松平敬/MONO=POLI
MONO=POLI (モノ=ポリ)posted with amazlet at 10.02.28
新譜。(おそらく)日本最強のシュトックハウゼンのスペシャリストであり、近年は高木正勝のライヴにも参加でも注目を浴びている声楽家、松平敬*1の初ソロ・アルバムを聴く。これはホントにすごかった。なにしろ、「本当にソロ・アルバム」なのだから。本来バリトンである松平が「バスからソプラノに至る全声部が、私の声の多重録音のみによって演奏されている」というのだから……(女声声部はファルセットを駆使!)。そのうえ、録音後の編集からブックレット作成まで自分でおこなったとあり、もはや大爆笑しながら脱帽するほかない。ポール・マッカートニーやプリンス、トッド・ラングレン、そして谷啓でさえこんなに一人でなんでもやらないし、できないだろう。こうした驚きと同時に、このように一人でアルバムが作れてしまう昨今の音楽環境についても感慨深いものがある。

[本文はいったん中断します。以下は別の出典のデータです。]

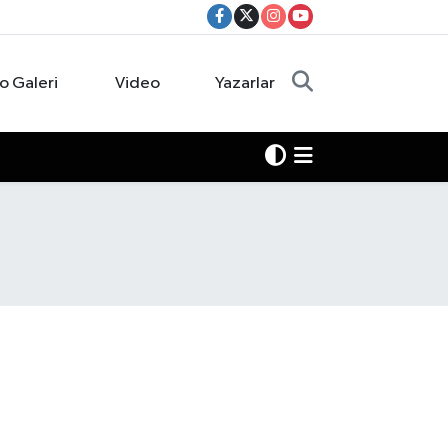
o Galeri
Video
Yazarlar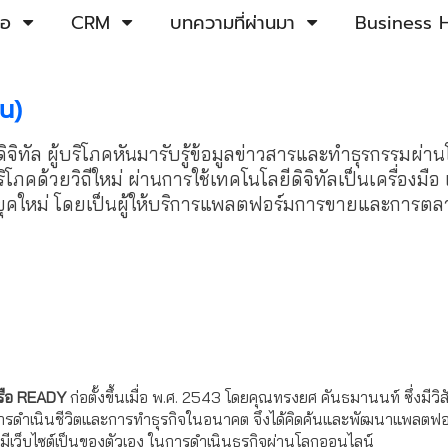
้อ
CRM
บทความที่ผ่านมา
Business H
ชน)
ิจิทัล ผู้บริโภคหันมารับรู้ข้อมูลข่าวสารและทำธุรกรรมผ่
ริโภคด้วยวิถีใหม่ ผ่านการใช้เทคโนโลยีดิจิทัลเป็นเครื่องมือ 
จยุคใหม่ โดยเป็นผู้ให้บริการแพลตฟอร์มการขายและการตลา
หรือ READY
ก่อตั้งขึ้นเมื่อ พ.ศ. 2543 โดยคุณทรงยศ คันธมานนท์ ซึ่งมีวิสัยท
ารดำเนินชีวิตและการทำธุรกิจในอนาคต จึงได้คิดค้นและพัฒนาแพลตฟอร์
มีเว็บไซต์เป็นของตัวเอง ในการดำเนินธุรกิจผ่านโลกออนไลน์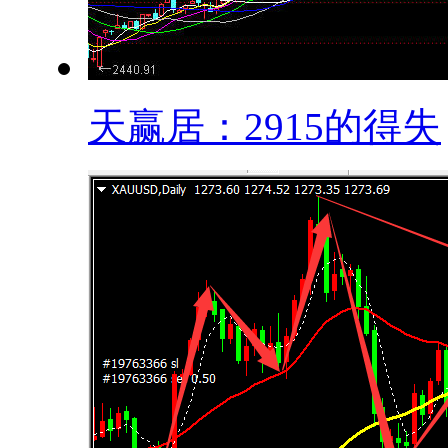
天赢居：2915的得失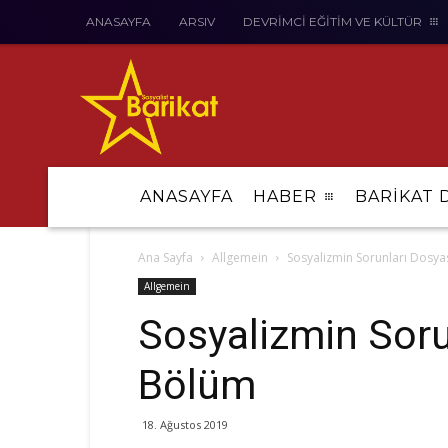
ANASAYFA
ARSIV
DEVRİMCİ EĞİTİM VE KÜLTÜR
ANASAYFA
HABER
BARİKAT 
Ana Sayfa
Allgemein
Sosyalizmin Sorunları Dosyas
Allgemein
Sosyalizmin Sorun
Bölüm
18. Ağustos 2019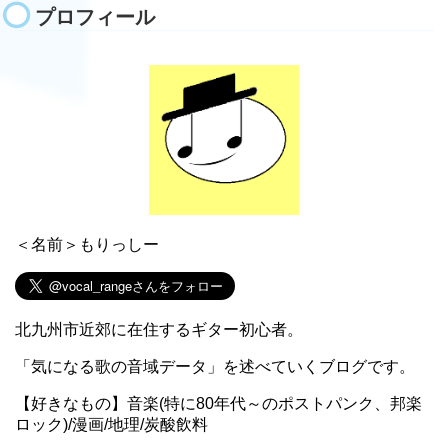
プロフィール
＜名前＞もりっしー
北九州市近郊に在住するギター初心者。
「気になる歌の音域データ」を述べていくブログです。
【好きなもの】音楽(特に80年代～のポストパンク、邦楽
ロック)/漫画/地理/炭酸飲料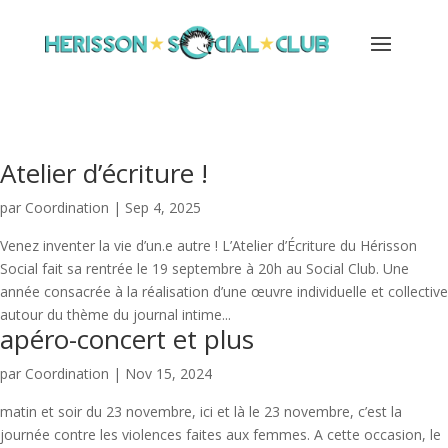
Atelier d’écriture !
par
Coordination
|
Sep 4, 2025
Venez inventer la vie d’un.e autre ! L’Atelier d’Écriture du Hérisson
Social fait sa rentrée le 19 septembre à 20h au Social Club. Une
année consacrée à la réalisation d’une œuvre individuelle et collective
autour du thème du journal intime...
apéro-concert et plus
par
Coordination
|
Nov 15, 2024
matin et soir du 23 novembre, ici et là le 23 novembre, c’est la
journée contre les violences faites aux femmes. A cette occasion, le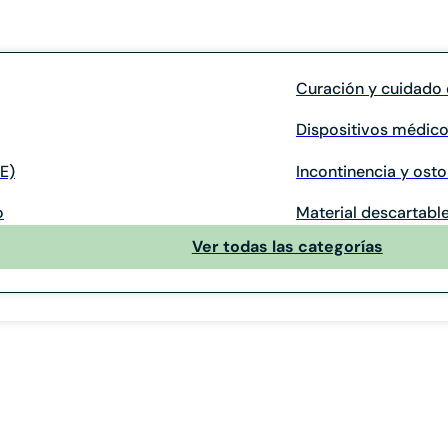
Curación y cuidado 
Dispositivos médico
E)
Incontinencia y ost
o
Material descartable
Ver todas las categorías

アルバムには、「カノン」という形式をテーマにして、13世紀から21世紀という700年間におよぶ長いスパンのなかから声楽作品が選ばれ収録されている。松平自身による解説にもあるとおり、その並びはもまたカノンとなっている。13世紀に書かれたという現存する最古のカノンに始まり、中心には松平自身による2009年の作品が置かれ、そこからまた時代を遡っていき、14世紀まで戻っていく反行カノンなのである。Youtubeには、またもや松平自身によって制作されたPVがアップロードされているので是非聴いてほしい(↓)。
最古のカノン《夏は来たりぬ》の聴いていてニコニコしたくなる朗らかさ、リゲティ、ブライアーズ、シェーンベルクのぞっとするような美しさなど非常に多彩である。20世紀の作曲家では、ベリオやケージの声のための作品も愉しい。それにしてもなんと調和が行き届いた素敵なアルバムなのであろうか。同一人物の声が重ねられているから「当たり前」なのかもしれないが、改めて考えてみるとこれは驚異的なことである。たくさんの人に聴いてもらいたい、と強く願った。